# WHAT NEEDS TO BE DONE:
Reproduce exactly the lines of this material that begin at the line with "Cuando esté caliente, retira del" and end at the line with "uront été relevés", both included. Omit the pictures and everything else.

# TASK INPUT:
• • • • •

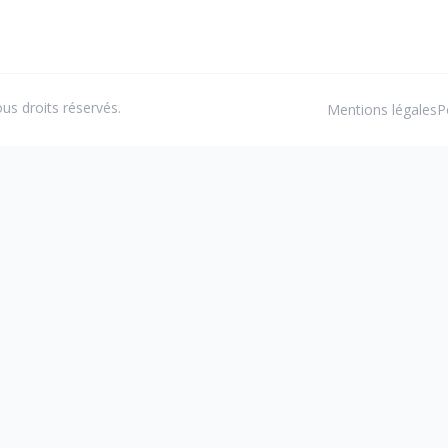
us droits réservés.
Mentions légales
P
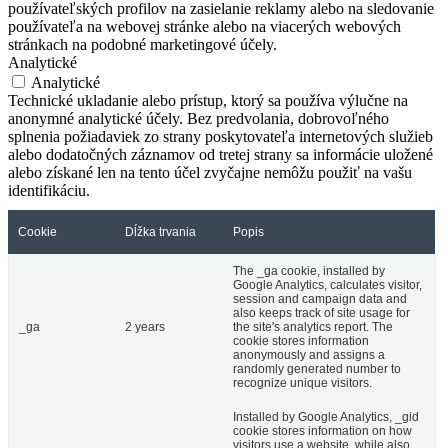
používateľských profilov na zasielanie reklamy alebo na sledovanie
používateľa na webovej stránke alebo na viacerých webových
stránkach na podobné marketingové účely.
Analytické
Analytické
Technické ukladanie alebo prístup, ktorý sa používa výlučne na
anonymné analytické účely. Bez predvolania, dobrovoľného
splnenia požiadaviek zo strany poskytovateľa internetových služieb
alebo dodatočných záznamov od tretej strany sa informácie uložené
alebo získané len na tento účel zvyčajne nemôžu použiť na vašu
identifikáciu.
Cookie
Dĺžka trvania
Popis
The _ga cookie, installed by
Google Analytics, calculates visitor,
session and campaign data and
also keeps track of site usage for
_ga
2 years
the site's analytics report. The
cookie stores information
anonymously and assigns a
randomly generated number to
recognize unique visitors.
Installed by Google Analytics, _gid
cookie stores information on how
visitors use a website, while also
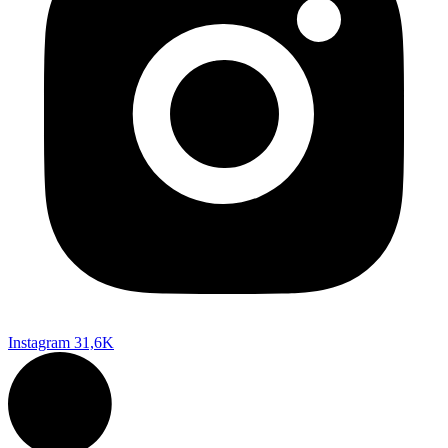
Instagram
31,6K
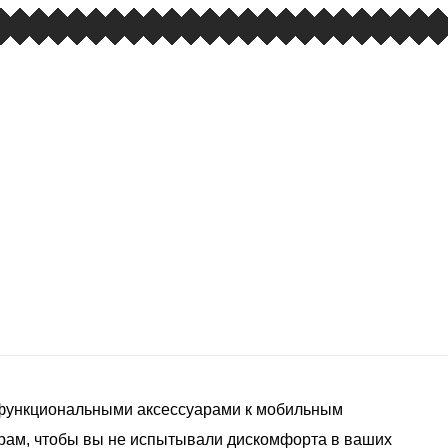
 функциональными аксессуарами к мобильным
рам, чтобы вы не испытывали дискомфорта в ваших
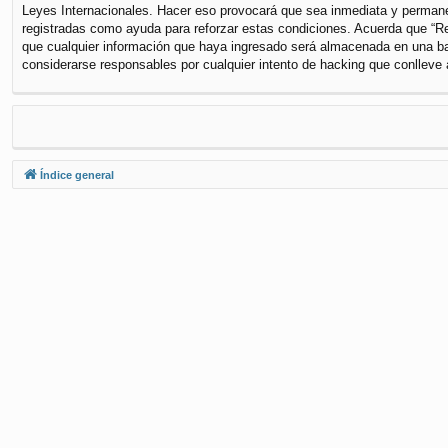
Leyes Internacionales. Hacer eso provocará que sea inmediata y permanen
registradas como ayuda para reforzar estas condiciones. Acuerda que “Re
que cualquier información que haya ingresado será almacenada en una ba
considerarse responsables por cualquier intento de hacking que conlleve
Índice general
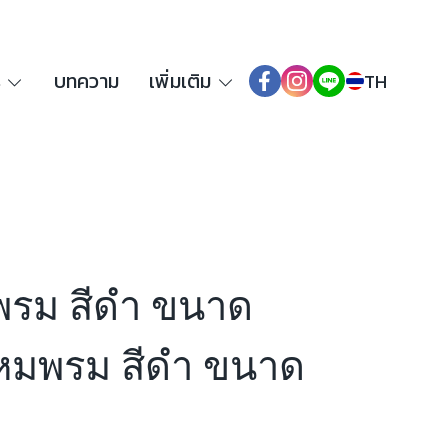
ร
บทความ
เพิ่มเติม
TH
รม สีดำ ขนาด
ไหมพรม สีดำ ขนาด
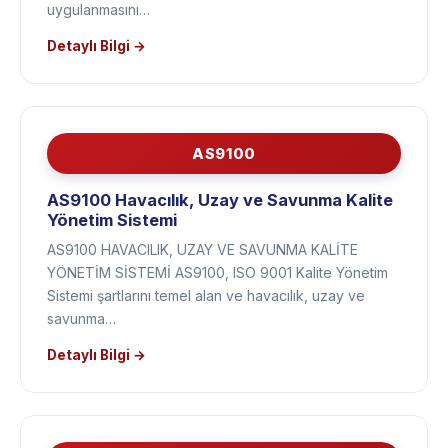
ve sistemleri oluşturmalarını, bu süreç ve sistemlerin
uygulanmasını…
Detaylı Bilgi →
AS9100
AS9100 Havacılık, Uzay ve Savunma Kalite
Yönetim Sistemi
AS9100 HAVACILIK, UZAY VE SAVUNMA KALİTE
YÖNETİM SİSTEMİ AS9100, ISO 9001 Kalite Yönetim
Sistemi şartlarını temel alan ve havacılık, uzay ve
savunma…
Detaylı Bilgi →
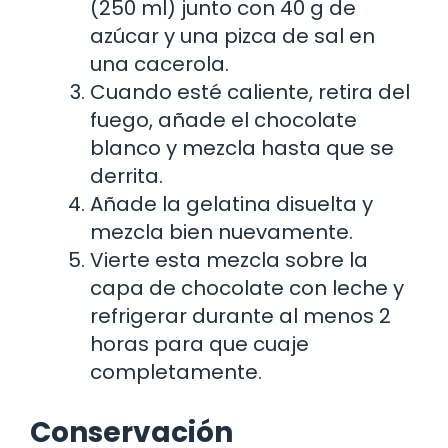
(250 ml) junto con 40 g de
azúcar y una pizca de sal en
una cacerola.
Cuando esté caliente, retira del
fuego, añade el chocolate
blanco y mezcla hasta que se
derrita.
Añade la gelatina disuelta y
mezcla bien nuevamente.
Vierte esta mezcla sobre la
capa de chocolate con leche y
refrigerar durante al menos 2
horas para que cuaje
completamente.
Conservación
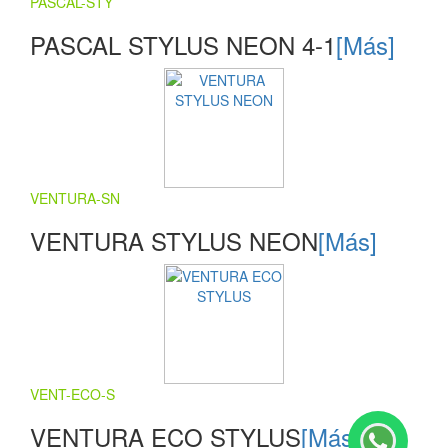
PASCAL-STY
PASCAL STYLUS NEON 4-1
[Más]
VENTURA-SN
VENTURA STYLUS NEON
[Más]
VENT-ECO-S
VENTURA ECO STYLUS
[Más]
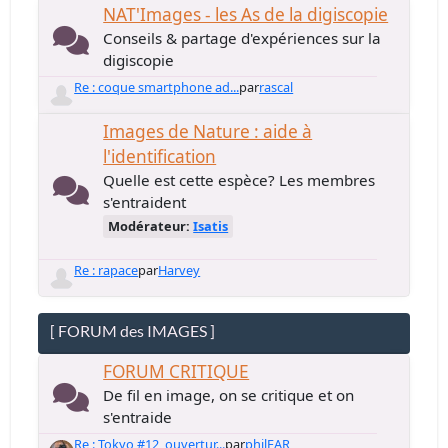
NAT'Images - les As de la digiscopie
Conseils & partage d'expériences sur la
digiscopie
Re : coque smartphone ad...
par
rascal
Images de Nature : aide à
l'identification
Quelle est cette espèce? Les membres
s'entraident
Modérateur:
Isatis
Re : rapace
par
Harvey
[ FORUM des IMAGES ]
FORUM CRITIQUE
De fil en image, on se critique et on
s'entraide
Re : Tokyo #12, ouvertur...
par
philFAR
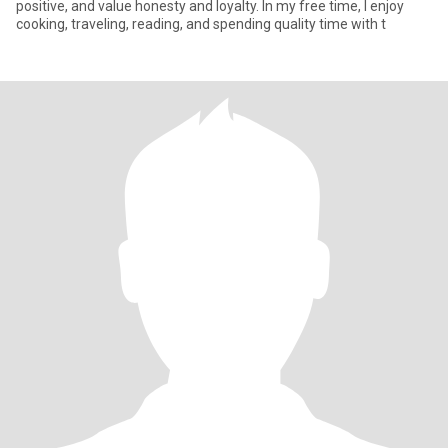
positive, and value honesty and loyalty. In my free time, I enjoy
cooking, traveling, reading, and spending quality time with t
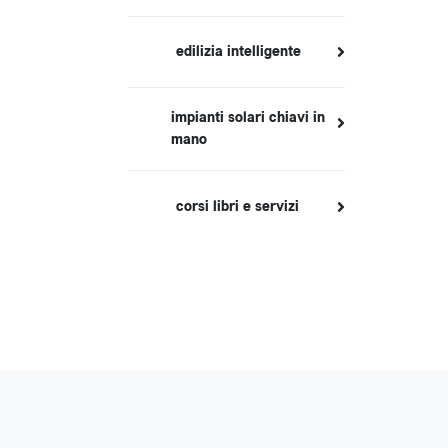
edilizia intelligente
impianti solari chiavi in
mano
corsi libri e servizi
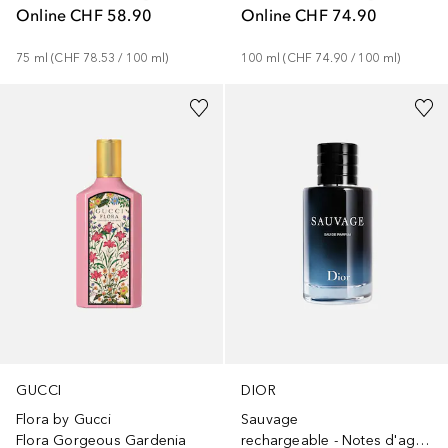
Online
CHF 74.90
Online
CHF 58.90
100
ml
 (
CHF 74.90
 / 
100
ml
)
75
ml
 (
CHF 78.53
 / 
100
ml
)
GUCCI
DIOR
Flora by Gucci
Sauvage
Flora Gorgeous Gardenia
rechargeable - Notes d'agrumes et de vanille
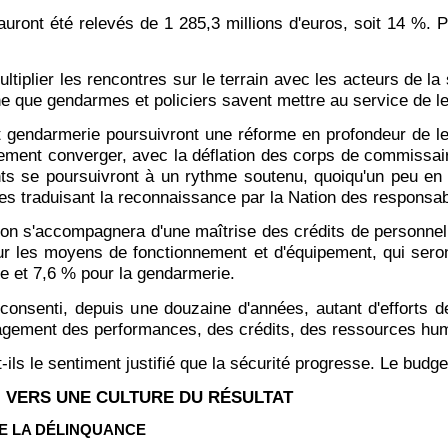
uront été relevés de 1 285,3 millions d'euros, soit 14 %. Po
iplier les rencontres sur le terrain avec les acteurs de la 
e que gendarmes et policiers savent mettre au service de l
t gendarmerie poursuivront une réforme en profondeur de l
ent converger, avec la déflation des corps de commissaires 
s se poursuivront à un rythme soutenu, quoiqu'un peu en 
res traduisant la reconnaissance par la Nation des responsab
ation s'accompagnera d'une maîtrise des crédits de personnel
ur les moyens de fonctionnement et d'équipement, qui seron
ce et 7,6 % pour la gendarmerie.
it consenti, depuis une douzaine d'années, autant d'efforts
nagement des performances, des crédits, des ressources humai
ils le sentiment justifié que la sécurité progresse. Le bud
E : VERS UNE CULTURE DU RÉSULTAT
E LA DÉLINQUANCE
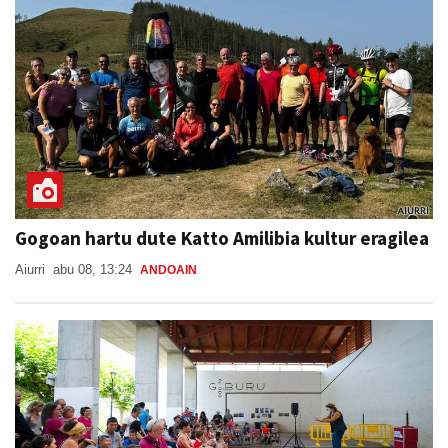
Gogoan hartu dute Katto Amilibia kultur eragilea
Aiurri
abu 08, 13:24
ANDOAIN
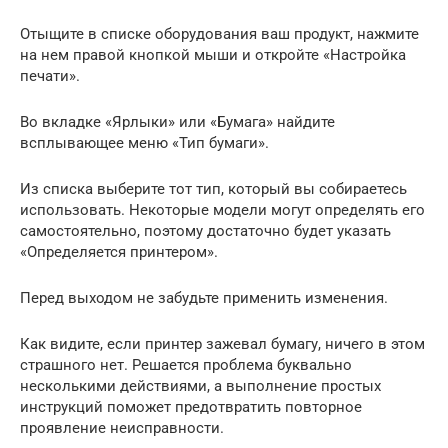
Отыщите в списке оборудования ваш продукт, нажмите
на нем правой кнопкой мыши и откройте «Настройка
печати».
Во вкладке «Ярлыки» или «Бумага» найдите
всплывающее меню «Тип бумаги».
Из списка выберите тот тип, который вы собираетесь
использовать. Некоторые модели могут определять его
самостоятельно, поэтому достаточно будет указать
«Определяется принтером».
Перед выходом не забудьте применить изменения.
Как видите, если принтер зажевал бумагу, ничего в этом
страшного нет. Решается проблема буквально
несколькими действиями, а выполнение простых
инструкций поможет предотвратить повторное
проявление неисправности.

• • • • •

# ANSWER TO THIS PROBLEM:
Cuando esté caliente, retira del
fuego, añade el chocolate
blanco y mezcla hasta que se
derrita.
Añade la gelatina disuelta y
mezcla bien nuevamente.
Vierte esta mezcla sobre la
capa de chocolate con leche y
refrigerar durante al menos 2
horas para que cuaje
completamente.
Conservación
PASCAL-STY
PASCAL STYLUS NEON 4-1
[Más]
VENTURA-SN
VENTURA STYLUS NEON
[Más]
VENT-ECO-S
VENTURA ECO STYLUS
[Más]
NAT'Images - les As de la digiscopie
Conseils & partage d'expériences sur la
digiscopie
Re : coque smartphone ad...
par
rascal
Images de Nature : aide à
l'identification
Quelle est cette espèce? Les membres
s'entraident
Modérateur:
Isatis
Re : rapace
par
Harvey
[ FORUM des IMAGES ]
FORUM CRITIQUE
De fil en image, on se critique et on
s'entraide
Re : Tokyo #12, ouvertur...
par
philFAR
positive, and value honesty and loyalty. In my free time, I enjoy
cooking, traveling, reading, and spending quality time with t
edilizia intelligente
impianti solari chiavi in
mano
corsi libri e servizi
Online
CHF 74.90
Online
CHF 58.90
100
ml
 (
CHF 74.90
 / 
100
ml
)
75
ml
 (
CHF 78.53
 / 
100
ml
)
GUCCI
DIOR
Flora by Gucci
Sauvage
Flora Gorgeous Gardenia
rechargeable - Notes d'agrumes et de vanille
uront été relevés de 1 285,3 millions d'euros, soit 14 %. Po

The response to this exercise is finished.